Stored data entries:

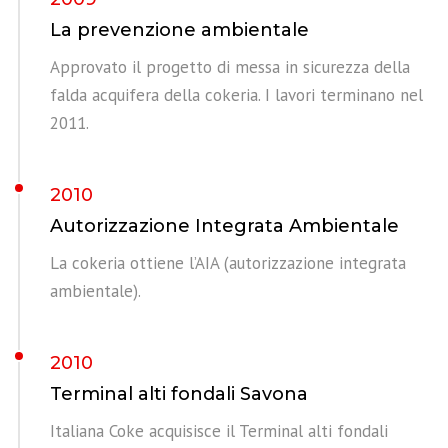
La prevenzione ambientale
Approvato il progetto di messa in sicurezza della
falda acquifera della cokeria. I lavori terminano nel
2011.
2010
Autorizzazione Integrata Ambientale
La cokeria ottiene l’AIA (autorizzazione integrata
ambientale).
2010
Terminal alti fondali Savona
Italiana Coke acquisisce il Terminal alti fondali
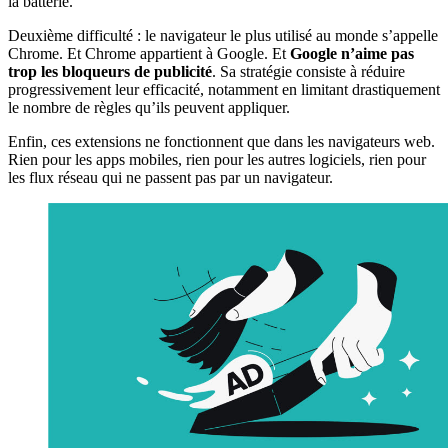
la batterie.
Deuxième difficulté : le navigateur le plus utilisé au monde s’appelle
Chrome. Et Chrome appartient à Google. Et
Google n’aime pas
trop les bloqueurs de publicité
. Sa stratégie consiste à réduire
progressivement leur efficacité, notamment en limitant drastiquement
le nombre de règles qu’ils peuvent appliquer.
Enfin, ces extensions ne fonctionnent que dans les navigateurs web.
Rien pour les apps mobiles, rien pour les autres logiciels, rien pour
les flux réseau qui ne passent pas par un navigateur.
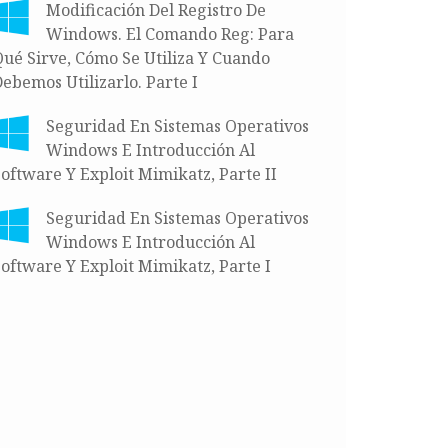
Modificación Del Registro De
Windows. El Comando Reg: Para
ué Sirve, Cómo Se Utiliza Y Cuando
ebemos Utilizarlo. Parte I
Seguridad En Sistemas Operativos
Windows E Introducción Al
oftware Y Exploit Mimikatz, Parte II
Seguridad En Sistemas Operativos
Windows E Introducción Al
oftware Y Exploit Mimikatz, Parte I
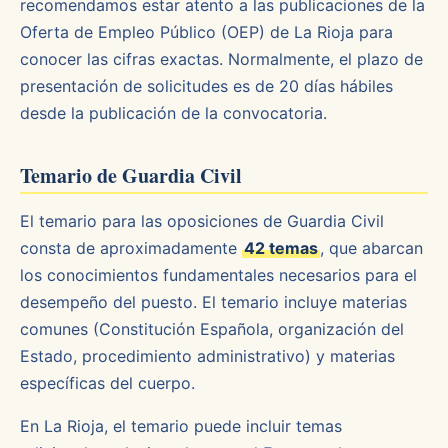
recomendamos estar atento a las publicaciones de la
Oferta de Empleo Público (OEP) de La Rioja para
conocer las cifras exactas. Normalmente, el plazo de
presentación de solicitudes es de 20 días hábiles
desde la publicación de la convocatoria.
Temario de Guardia Civil
El temario para las oposiciones de Guardia Civil
consta de aproximadamente
42 temas
, que abarcan
los conocimientos fundamentales necesarios para el
desempeño del puesto. El temario incluye materias
comunes (Constitución Española, organización del
Estado, procedimiento administrativo) y materias
específicas del cuerpo.
En La Rioja, el temario puede incluir temas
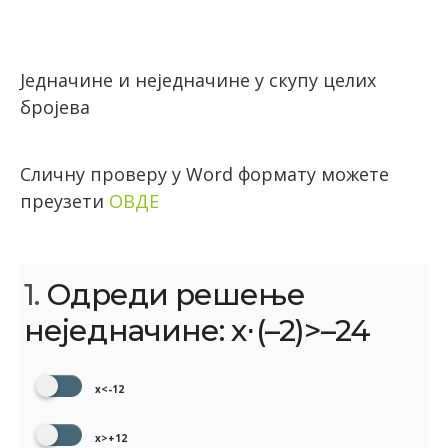
Једначине и неједначине у скупу целих
бројева
Сличну проверу у Word формату можете
преузети
ОВДЕ
1.
Одреди решење
неједначине: x⋅(–2)>–24
x<-12
x>+12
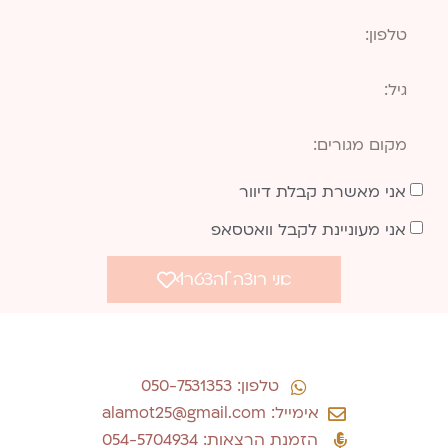
אני מאשרת קבלת דיוור
אני מעוניינת לקבל וואטסאפ
אני רוצה להצטרף
טלפון: 050-7531353
אימייל: alamot25@gmail.com
הזמנת הרצאות: 054-5704934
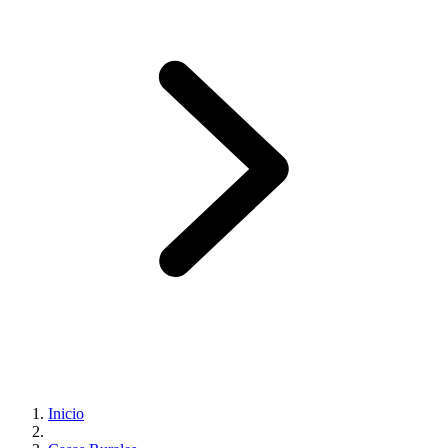
Inicio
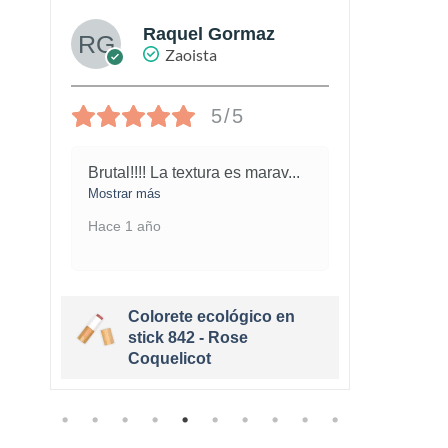
Raquel Gormaz
Zaoista
5/5
Brutal!!!! La textura es marav
...
No su
gu
...
Mostrar más
Mostra
Hace 1 año
Hace 
Colorete ecológico en
stick 842 - Rose
Coquelicot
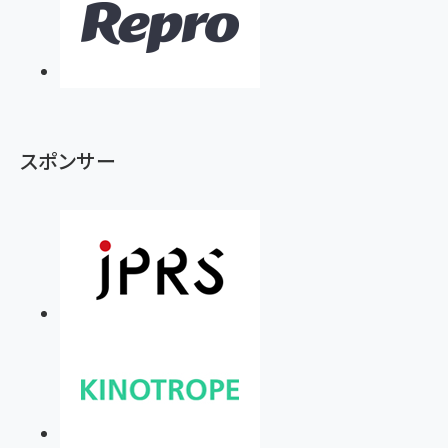
スポンサー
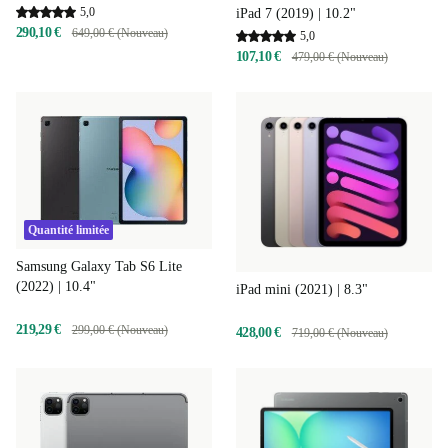
5,0
iPad 7 (2019) | 10.2"
290,10 €
649,00 € (Nouveau)
5,0
107,10 €
479,00 € (Nouveau)
Quantité limitée
Samsung Galaxy Tab S6 Lite
(2022) | 10.4"
iPad mini (2021) | 8.3"
219,29 €
299,00 € (Nouveau)
428,00 €
719,00 € (Nouveau)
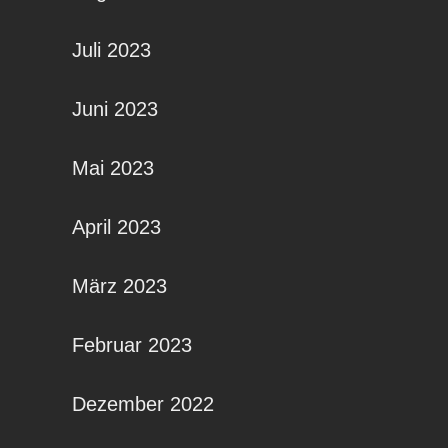
Juli 2023
Juni 2023
Mai 2023
April 2023
März 2023
Februar 2023
Dezember 2022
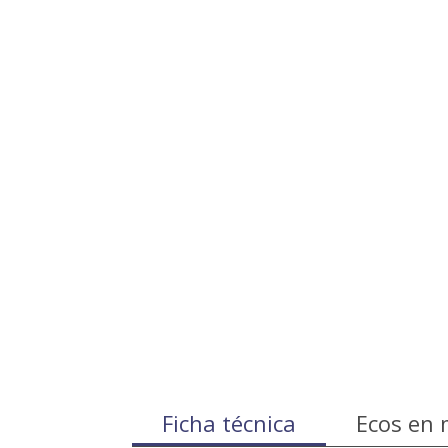
Ficha técnica
Ecos en 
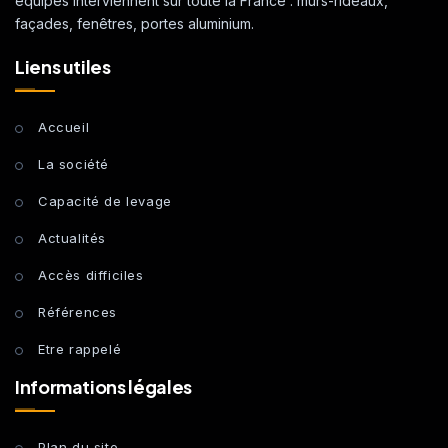
équipes interviennent sur toute la France : murs-rideaux,
façades, fenêtres, portes aluminium.
Liens utiles
Accueil
La société
Capacité de levage
Actualités
Accès difficiles
Références
Etre rappelé
Informations légales
Plan du site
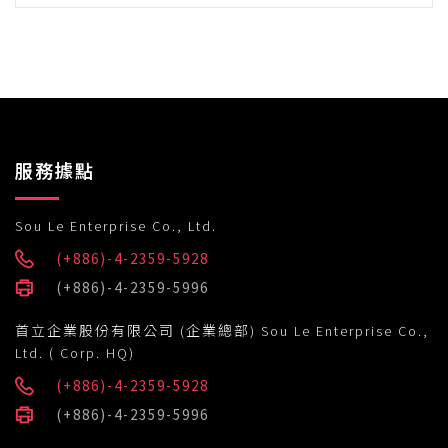
服務據點
Sou Le Enterprise Co., Ltd.
(+886)-4-2359-5928
(+886)-4-2359-5996
首立企業股份有限公司 (企業總部) Sou Le Enterprise Co.,
Ltd. ( Corp. HQ)
(+886)-4-2359-5928
(+886)-4-2359-5996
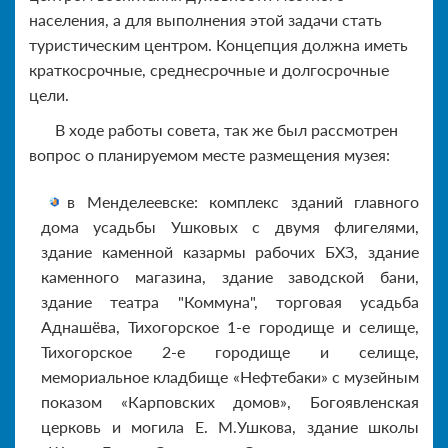
населения, а для выполнения этой задачи стать
туристическим центром. Концепция должна иметь
краткосрочные, среднесрочные и долгосрочные
цели.
В ходе работы совета, так же был рассмотрен
вопрос о планируемом месте размещения музея:
в Менделеевске: комплекс зданий главного
дома усадьбы Ушковых с двумя флигелями,
здание каменной казармы рабочих БХЗ, здание
каменного магазина, здание заводской бани,
здание театра "Коммуна", торговая усадьба
Аднашёва, Тихогорское 1-е городище и селище,
Тихогорское 2-е городище и селище,
мемориальное кладбище «Нефтебаки» с музейным
показом «Карповских домов», Богоявленская
церковь и могила Е. М.Ушкова, здание школы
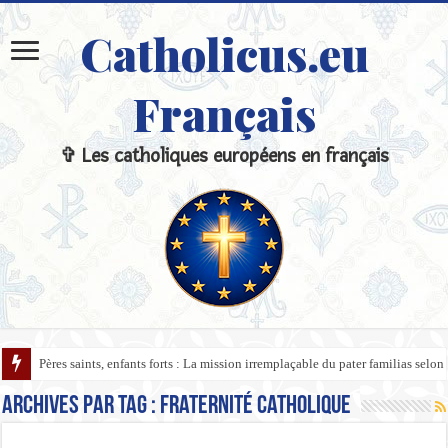
Catholicus.eu
Français
✞ Les catholiques européens en français
Pères saints, enfants forts : La mission irremplaçable du pater familias selon 
Archives par tag :
fraternité catholique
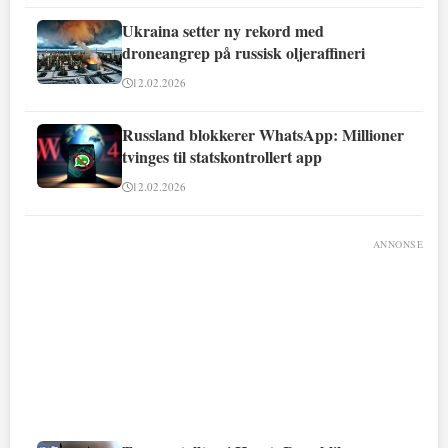
Ukraina setter ny rekord med
droneangrep på russisk oljeraffineri
12.02.2026
Russland blokkerer WhatsApp: Millioner
tvinges til statskontrollert app
12.02.2026
ANNONSE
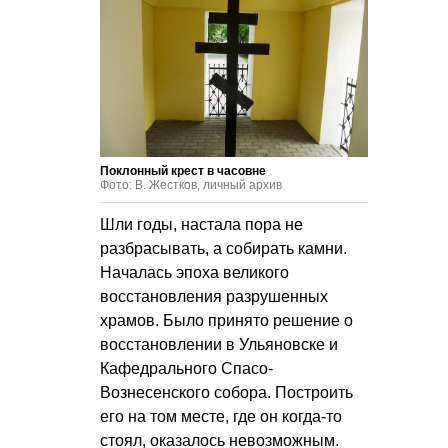
Поклонный крест в часовне
Фото: В. Жестков, личный архив
Шли годы, настала пора не
разбрасывать, а собирать камни.
Началась эпоха великого
восстановления разрушенных
храмов. Было принято решение о
восстановлении в Ульяновске и
Кафедрального Спасо-
Вознесенского собора. Построить
его на том месте, где он когда-то
стоял, оказалось невозможным.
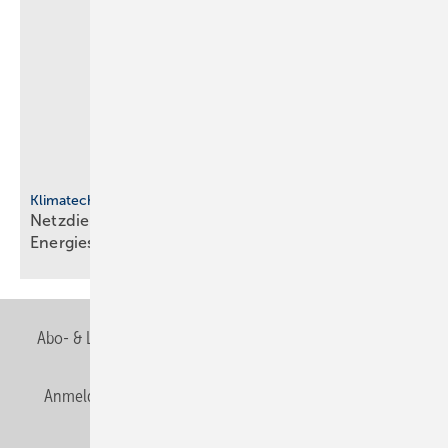
Klimatechnik
Netzdienliche HLK-Sys­te­me: Neue Rol­le im
En­er­gie­sys­tem
Abo- & Leserservice
AGB
Alle Inhalte chronologisch
Anmelden
Anmeldung & Registrierung
Newsletter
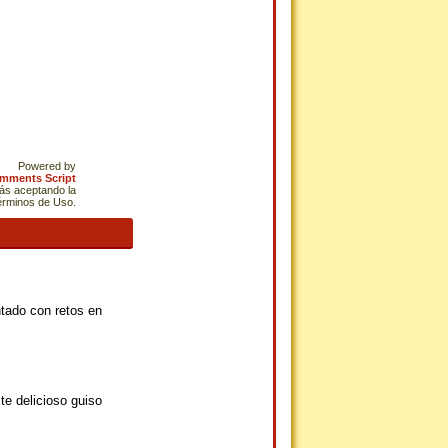
Powered by
omments Script
tás aceptando la
Términos de Uso.
tado con retos en
te delicioso guiso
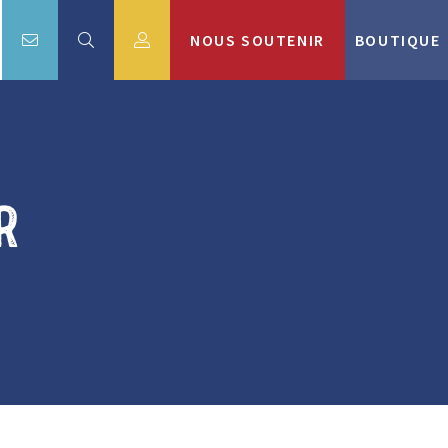
NOUS SOUTENIR
BOUTIQUE
r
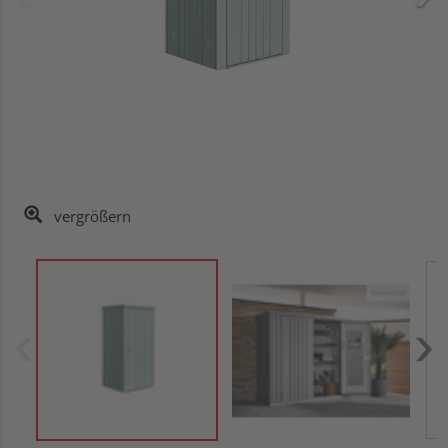
vergrößern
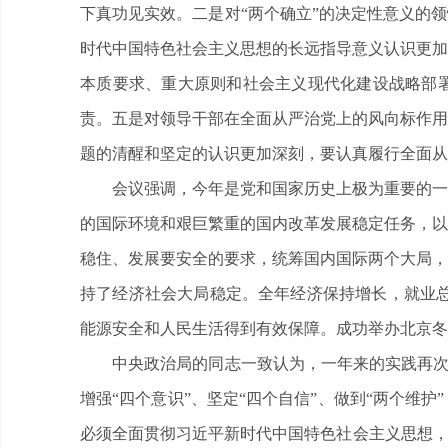
下真功见实效。二是对“两个确立”的决定性意义的
时代中国特色社会主义思想的长远指导意义认识更加
本质要求、重大原则和社会主义现代化建设战略部
责。五是对领导干部在全面从严治党上的风向标作用
题的清醒和坚定的认识更加深刻，要认真履行全面从
会议强调，今年是党和国家历史上极为重要的一年
的国际环境和艰巨繁重的国内改革发展稳定任务，以
稳住、发展要安全的要求，统筹国内国际两个大局，
持了经济社会大局稳定。全年经济保持增长，就业总
能源安全和人民生活得到有效保障。成功举办北京冬
中央政治局的同志一致认为，一年来的实践再次证明
增强“四个意识”、坚定“四个自信”、做到“两个维
必须全面贯彻习近平新时代中国特色社会主义思想，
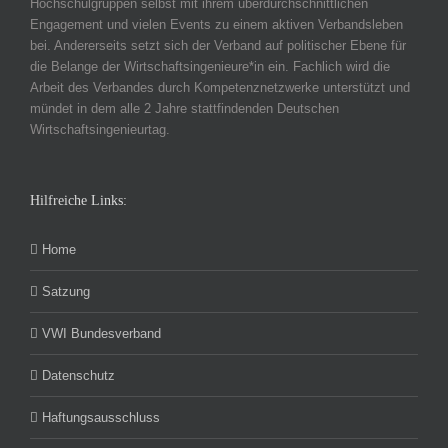
Hochschulgruppen selbst mit ihrem überdurchschnittlichen
Engagement und vielen Events zu einem aktiven Verbandsleben
bei. Andererseits setzt sich der Verband auf politischer Ebene für
die Belange der Wirtschaftsingenieure*in ein. Fachlich wird die
Arbeit des Verbandes durch Kompetenznetzwerke unterstützt und
mündet in dem alle 2 Jahre stattfindenden Deutschen
Wirtschaftsingenieurtag.
Hilfreiche Links:
Home
Satzung
VWI Bundesverband
Datenschutz
Haftungsausschluss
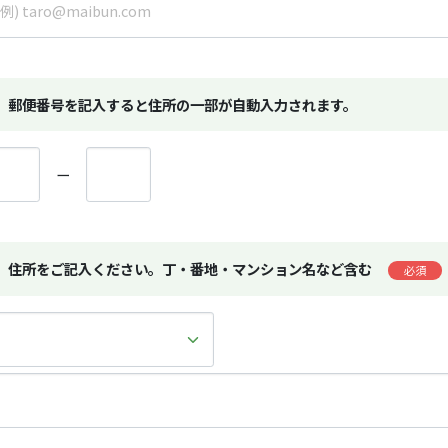
郵便番号を記入すると住所の一部が自動入力されます。
ー
住所をご記入ください。丁・番地・マンション名など含む
必須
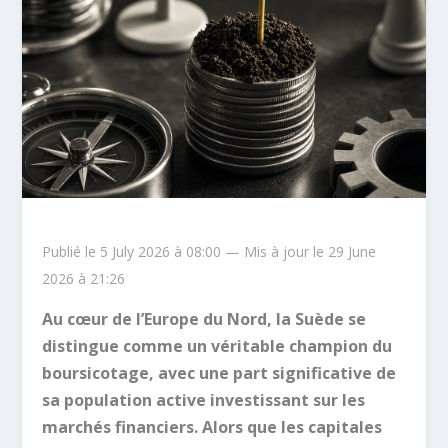
Publié le 5 July 2026 à 08:00 — Mis à jour le 29 June
2026 à 21:26
Au cœur de l’Europe du Nord, la Suède se
distingue comme un véritable champion du
boursicotage, avec une part significative de
sa population active investissant sur les
marchés financiers. Alors que les capitales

What this task involves:
When repeating the entries, leave out every picture and keep the rest exact.

Completed exercise:
La prevenzione ambientale
Approvato il progetto di messa in sicurezza della
falda acquifera della cokeria. I lavori terminano nel
2011.
2010
Autorizzazione Integrata Ambientale
La cokeria ottiene l’AIA (autorizzazione integrata
ambientale).
2010
Terminal alti fondali Savona
Italiana Coke acquisisce il Terminal alti fondali
la batterie.
Deuxième difficulté : le navigateur le plus utilisé au monde s’appelle
Chrome. Et Chrome appartient à Google. Et
Google n’aime pas
trop les bloqueurs de publicité
. Sa stratégie consiste à réduire
progressivement leur efficacité, notamment en limitant drastiquement
le nombre de règles qu’ils peuvent appliquer.
Enfin, ces extensions ne fonctionnent que dans les navigateurs web.
Rien pour les apps mobiles, rien pour les autres logiciels, rien pour
les flux réseau qui ne passent pas par un navigateur.
Modificación Del Registro De
Windows. El Comando Reg: Para
ué Sirve, Cómo Se Utiliza Y Cuando
ebemos Utilizarlo. Parte I
Seguridad En Sistemas Operativos
Windows E Introducción Al
oftware Y Exploit Mimikatz, Parte II
Seguridad En Sistemas Operativos
Windows E Introducción Al
oftware Y Exploit Mimikatz, Parte I
recomendamos estar atento a las publicaciones de la
Oferta de Empleo Público (OEP) de La Rioja para
conocer las cifras exactas. Normalmente, el plazo de
presentación de solicitudes es de 20 días hábiles
desde la publicación de la convocatoria.
Temario de Guardia Civil
El temario para las oposiciones de Guardia Civil
consta de aproximadamente
42 temas
, que abarcan
los conocimientos fundamentales necesarios para el
desempeño del puesto. El temario incluye materias
comunes (Constitución Española, organización del
Estado, procedimiento administrativo) y materias
específicas del cuerpo.
En La Rioja, el temario puede incluir temas
Једначине и неједначине у скупу целих
бројева
Сличну проверу у Word формату можете
преузети
ОВДЕ
1.
Одреди решење
неједначине: x⋅(–2)>–24
x<-12
x>+12
אני מאשרת קבלת דיוור
אני מעוניינת לקבל וואטסאפ
אני רוצה להצטרף
טלפון: 050-7531353
אימייל: alamot25@gmail.com
הזמנת הרצאות: 054-5704934
Inicio
Raquel Gormaz
Zaoista
5/5
Brutal!!!! La textura es marav
...
No su
gu
...
Mostrar más
Mostra
Hace 1 año
Hace 
Colorete ecológico en
stick 842 - Rose
Coquelicot
スポンサー
5,0
iPad 7 (2019) | 10.2"
290,10 €
649,00 € (Nouveau)
5,0
107,10 €
479,00 € (Nouveau)
Quantité limitée
Samsung Galaxy Tab S6 Lite
(2022) | 10.4"
iPad mini (2021) | 8.3"
219,29 €
299,00 € (Nouveau)
428,00 €
719,00 € (Nouveau)
Juli 2023
Juni 2023
Mai 2023
April 2023
März 2023
Februar 2023
Dezember 2022
Ficha técnica
Ecos en 
équipes interviennent sur toute la France : murs-rideaux,
façades, fenêtres, portes aluminium.
Liens utiles
Accueil
La société
Capacité de levage
Actualités
Accès difficiles
Références
Etre rappelé
Informations légales
Plan du site
服務據點
Sou Le Enterprise Co., Ltd.
(+886)-4-2359-5928
(+886)-4-2359-5996
首立企業股份有限公司 (企業總部) Sou Le Enterprise Co.,
Ltd. ( Corp. HQ)
(+886)-4-2359-5928
(+886)-4-2359-5996
населения, а для выполнения этой задачи стать
туристическим центром. Концепция должна иметь
краткосрочные, среднесрочные и долгосрочные
цели.
В ходе работы совета, так же был рассмотрен
вопрос о планируемом месте размещения музея:
в Менделеевске: комплекс зданий главного
дома усадьбы Ушковых с двумя флигелями,
здание каменной казармы рабочих БХЗ, здание
каменного магазина, здание заводской бани,
здание театра "Коммуна", торговая усадьба
Аднашёва, Тихогорское 1-е городище и селище,
Тихогорское 2-е городище и селище,
мемориальное кладбище «Нефтебаки» с музейным
показом «Карповских домов», Богоявленская
церковь и могила Е. М.Ушкова, здание школы
Catholicus.eu
Français
✞ Les catholiques européens en français
Pères saints, enfants forts : La mission irremplaçable du pater familias selon 
Archives par tag :
fraternité catholique
Ukraina setter ny rekord med
droneangrep på russisk oljeraffineri
12.02.2026
Russland blokkerer WhatsApp: Millioner
tvinges til statskontrollert app
12.02.2026
ANNONSE
Поклонный крест в часовне
Фото: В. Жестков, личный архив
Шли годы, настала пора не
разбрасывать, а собирать камни.
Началась эпоха великого
восстановления разрушенных
храмов. Было принято решение о
восстановлении в Ульяновске и
Кафедрального Спасо-
Вознесенского собора. Построить
его на том месте, где он когда-то
стоял, оказалось невозможным.
Klimatechnik
Netzdienliche HLK-Sys­te­me: Neue Rol­le im
En­er­gie­sys­tem
Abo- & Leserservice
AGB
Alle Inhalte chronologisch
Anmelden
Anmeldung & Registrierung
Newsletter
Powered by
omments Script
tás aceptando la
Términos de Uso.
tado con retos en
te delicioso guiso
NOUS SOUTENIR
BOUTIQUE
r
vergrößern
下真功见实效。二是对“两个确立”的决定性意义的
时代中国特色社会主义思想的长远指导意义认识更加
本质要求、重大原则和社会主义现代化建设战略部
责。五是对领导干部在全面从严治党上的风向标作用
题的清醒和坚定的认识更加深刻，要认真履行全面从
会议强调，今年是党和国家历史上极为重要的一年
的国际环境和艰巨繁重的国内改革发展稳定任务，以
稳住、发展要安全的要求，统筹国内国际两个大局，
持了经济社会大局稳定。全年经济保持增长，就业总
能源安全和人民生活得到有效保障。成功举办北京冬
中央政治局的同志一致认为，一年来的实践再次证明
增强“四个意识”、坚定“四个自信”、做到“两个维
必须全面贯彻习近平新时代中国特色社会主义思想，
Hochschulgruppen selbst mit ihrem überdurchschnittlichen
Engagement und vielen Events zu einem aktiven Verbandsleben
bei. Andererseits setzt sich der Verband auf politischer Ebene für
die Belange der Wirtschaftsingenieure*in ein. Fachlich wird die
Arbeit des Verbandes durch Kompetenznetzwerke unterstützt und
mündet in dem alle 2 Jahre stattfindenden Deutschen
Wirtschaftsingenieurtag.
Hilfreiche Links:
Home
Satzung
VWI Bundesverband
Datenschutz
Haftungsausschluss
郵便番号を記入すると住所の一部が自動入力されます。
ー
住所をご記入ください。丁・番地・マンション名など含む
必須
Publié le 5 July 2026 à 08:00 — Mis à jour le 29 June
2026 à 21:26
Au cœur de l’Europe du Nord, la Suède se
distingue comme un véritable champion du
boursicotage, avec une part significative de
sa population active investissant sur les
marchés financiers. Alors que les capitales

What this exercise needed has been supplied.